Well, I've tested the udev settings provided on titopoquito's link and it works perfectly!
So my way will be from now-on :
1/ Extract the linuxwacom driver tarball and run this in the extracted dir :
Code:
./configure --enable-wacom
make
make install
2/ Copy the prebuilt wacom_drv.so from linuxwacom in the /usr/lib/modules/input/ dir (that's the X11 driver) :
Code:
cd prebuilt/32
cp wacom_drv.so /usr/lib/modules/input/
3/ Create a /etc/udev/rules.d/10-wacom.rules and add the following line to it :
Code:
KERNEL=="event*", ATTRS{idVendor}=="056a", NAME="input/%k", SYMLINK+="input/wacom"
4/ Edit the /etc/X11/xorg.conf to add the three InputDevice for each wacom device (stylus, eraser, cursor), using "/dev/input/wacom" as device, as per the LinuxWacom HowTo.
Don't forget to add the three input devices also to the "Server Layout" section. I personnaly use "AlwaysCore", which works well for me.
5/ Restart the computer.
6/ In Gimp, go to File->Preferences->Input Devices->Configure Extended Input Devices, and for each Wacom device, set the mode to Screen.
Troubleshooting :
1/ If "wacdump /dev/input/wacom" doesn't show something like this :
Code:
wacdump v0.7.4
MODEL=Wacom Intuos2 6x8 ROM=1.1-5
CLS=USB VNDR=Wacom DEV=Intuos2 SUB=XD-0608-U
That probably means there's something wrong with the kernel driver or the udev rule which didn't set up the wacom symlink properly. Try all the "/dev/input/event*" devices and if none of them works, either the wacom kernel module is not loaded or it doesn't work properly. Try another version of LinuxWacom.
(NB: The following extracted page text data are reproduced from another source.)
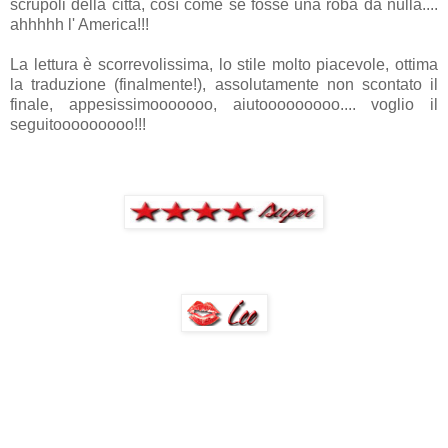
scrupoli della città, così come se fosse una roba da nulla....
ahhhhh l' America!!!
La lettura è scorrevolissima, lo stile molto piacevole, ottima
la traduzione (finalmente!), assolutamente non scontato il
finale, appesissimooooooo, aiutooooooooo.... voglio il
seguitooooooooo!!!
2/ If wacdump displays everything properly but the tablet still doesn't work under X11, that's probably an issue with the X11 driver. Make sure you copied the appropriate prebuilt one (Slackware is 32bits right now) and that you copied the ".so" and not the ".o". Check "/var/log/Xorg.0.log" for wacom messages.
Honestly, I have 3 tablets here (one Intuos, one Cintiq, one Graphire3) and they work perfectly with Slackware 12.
So there should not be any problem I guess.